BEGIN

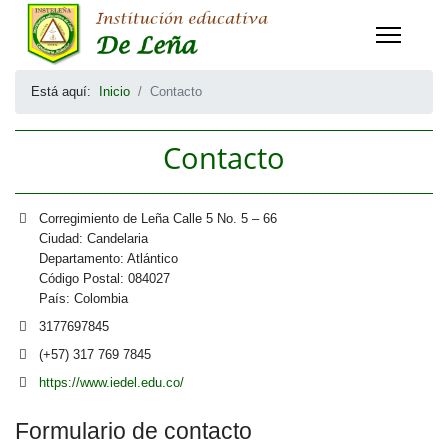
Está aquí:
Inicio
Contacto
Contacto
Dirección
Corregimiento de Leña Calle 5 No. 5 – 66
Ciudad: Candelaria
Departamento: Atlántico
Código Postal: 084027
País: Colombia
Teléfono
3177697845
Móvil
(+57) 317 769 7845
Sitio web
https://www.iedel.edu.co/
Formulario de contacto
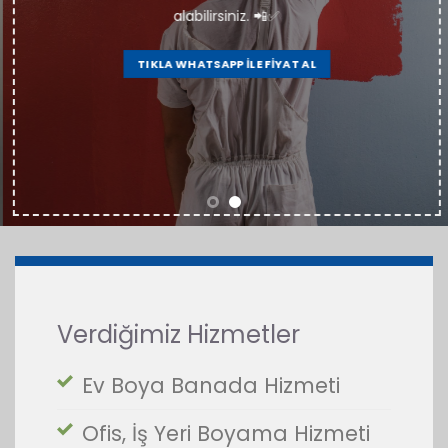
alabilirsiniz. 📲✅
TIKLA WHATSAPP İLE FİYAT AL
Verdiğimiz Hizmetler
Ev Boya Banada Hizmeti
Ofis, İş Yeri Boyama Hizmeti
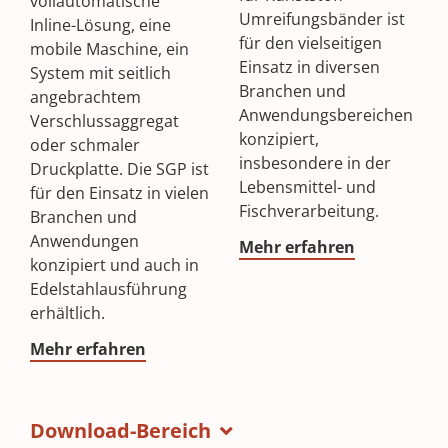
vollautomatische
Umreifungsbänder ist
Inline-Lösung, eine
für den vielseitigen
mobile Maschine, ein
Einsatz in diversen
System mit seitlich
Branchen und
angebrachtem
Anwendungsbereichen
Verschlussaggregat
konzipiert,
oder schmaler
insbesondere in der
Druckplatte. Die SGP ist
Lebensmittel- und
für den Einsatz in vielen
Fischverarbeitung.
Branchen und
Anwendungen
Mehr erfahren
konzipiert und auch in
Edelstahlausführung
erhältlich.
Mehr erfahren
Download-Bereich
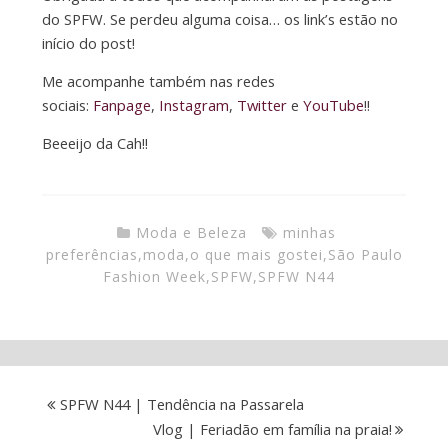
do SPFW. Se perdeu alguma coisa… os link’s estão no
início do post!
Me acompanhe também nas redes
sociais:
Fanpage
,
Instagram
,
Twitter
e
YouTube
!!
Beeeijo da Cah!!
Moda e Beleza
minhas
preferências
,
moda
,
o que mais gostei
,
São Paulo
Fashion Week
,
SPFW
,
SPFW N44
SPFW N44 | Tendência na Passarela
Vlog | Feriadão em família na praia!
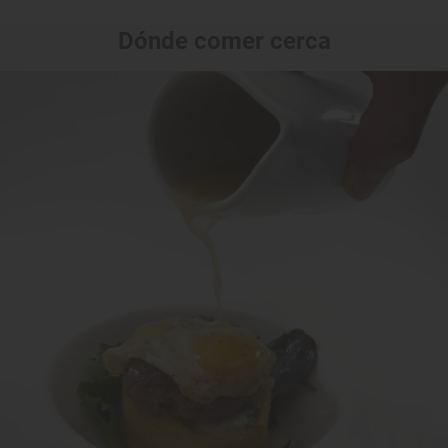
Dónde comer cerca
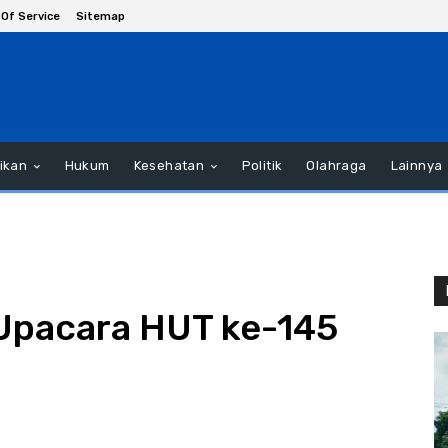
Of Service
Sitemap
ikan
Hukum
Kesehatan
Politik
Olahraga
Lainnya
Upacara HUT ke-145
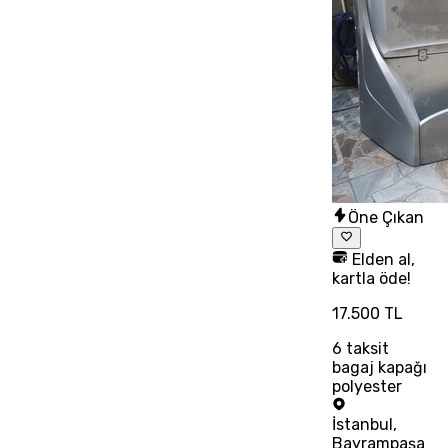
Öne Çıkan
Elden al,
kartla öde!
17.500 TL
6
taksit
bagaj kapağı
polyester
İstanbul
,
Bayrampaşa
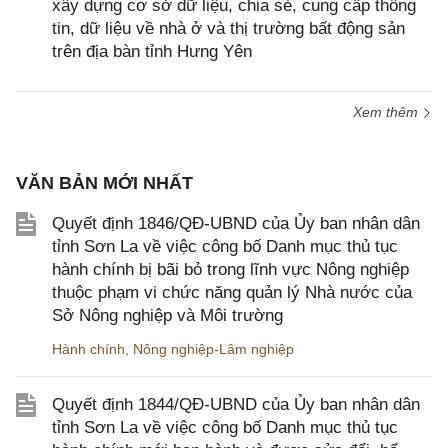
xây dựng cơ sở dữ liệu, chia sẻ, cung cấp thông
tin, dữ liệu về nhà ở và thị trường bất động sản
trên địa bàn tỉnh Hưng Yên
Xem thêm
VĂN BẢN MỚI NHẤT
Quyết định 1846/QĐ-UBND của Ủy ban nhân dân
tỉnh Sơn La về việc công bố Danh mục thủ tục
hành chính bị bãi bỏ trong lĩnh vực Nông nghiệp
thuộc phạm vi chức năng quản lý Nhà nước của
Sở Nông nghiệp và Môi trường
Hành chính
,
Nông nghiệp-Lâm nghiệp
Quyết định 1844/QĐ-UBND của Ủy ban nhân dân
tỉnh Sơn La về việc công bố Danh mục thủ tục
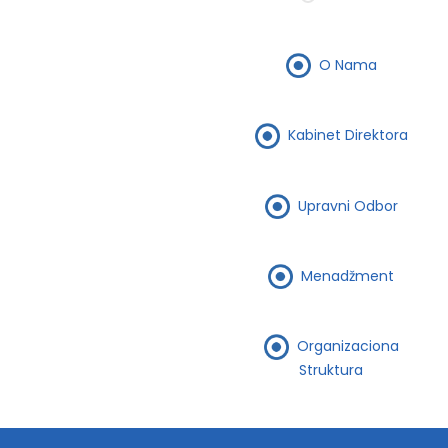
O Nama
Kabinet Direktora
Upravni Odbor
Menadžment
Organizaciona
Struktura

END

Reproduce each line above exactly, but not a single picture.

Está aquí:
Inicio
Contacto
Contacto
Dirección
Corregimiento de Leña Calle 5 No. 5 – 66
Ciudad: Candelaria
Departamento: Atlántico
Código Postal: 084027
País: Colombia
Teléfono
3177697845
Móvil
(+57) 317 769 7845
Sitio web
https://www.iedel.edu.co/
Formulario de contacto
alabilirsiniz. 📲✅
TIKLA WHATSAPP İLE FİYAT AL
Verdiğimiz Hizmetler
Ev Boya Banada Hizmeti
Ofis, İş Yeri Boyama Hizmeti
vollautomatische
Umreifungsbänder ist
Inline-Lösung, eine
für den vielseitigen
mobile Maschine, ein
Einsatz in diversen
System mit seitlich
Branchen und
angebrachtem
Anwendungsbereichen
Verschlussaggregat
konzipiert,
oder schmaler
insbesondere in der
Druckplatte. Die SGP ist
Lebensmittel- und
für den Einsatz in vielen
Fischverarbeitung.
Branchen und
Anwendungen
Mehr erfahren
konzipiert und auch in
Edelstahlausführung
erhältlich.
Mehr erfahren
Download-Bereich
do SPFW. Se perdeu alguma coisa… os link’s estão no
início do post!
Me acompanhe também nas redes
sociais:
Fanpage
,
Instagram
,
Twitter
e
YouTube
!!
Beeeijo da Cah!!
Moda e Beleza
minhas
preferências
,
moda
,
o que mais gostei
,
São Paulo
Fashion Week
,
SPFW
,
SPFW N44
SPFW N44 | Tendência na Passarela
Vlog | Feriadão em família na praia!
Dónde comer cerca
Of Service
Sitemap
ikan
Hukum
Kesehatan
Politik
Olahraga
Lainnya
Upacara HUT ke-145
Öne Çıkan
Elden al,
kartla öde!
17.500 TL
6
taksit
bagaj kapağı
polyester
İstanbul
,
Bayrampaşa
xây dựng cơ sở dữ liệu, chia sẻ, cung cấp thông
tin, dữ liệu về nhà ở và thị trường bất động sản
trên địa bàn tỉnh Hưng Yên
Xem thêm
VĂN BẢN MỚI NHẤT
Quyết định 1846/QĐ-UBND của Ủy ban nhân dân
tỉnh Sơn La về việc công bố Danh mục thủ tục
hành chính bị bãi bỏ trong lĩnh vực Nông nghiệp
thuộc phạm vi chức năng quản lý Nhà nước của
Sở Nông nghiệp và Môi trường
Hành chính
,
Nông nghiệp-Lâm nghiệp
Quyết định 1844/QĐ-UBND của Ủy ban nhân dân
tỉnh Sơn La về việc công bố Danh mục thủ tục
O Nama
Kabinet Direktora
Upravni Odbor
Menadžment
Organizaciona
Struktura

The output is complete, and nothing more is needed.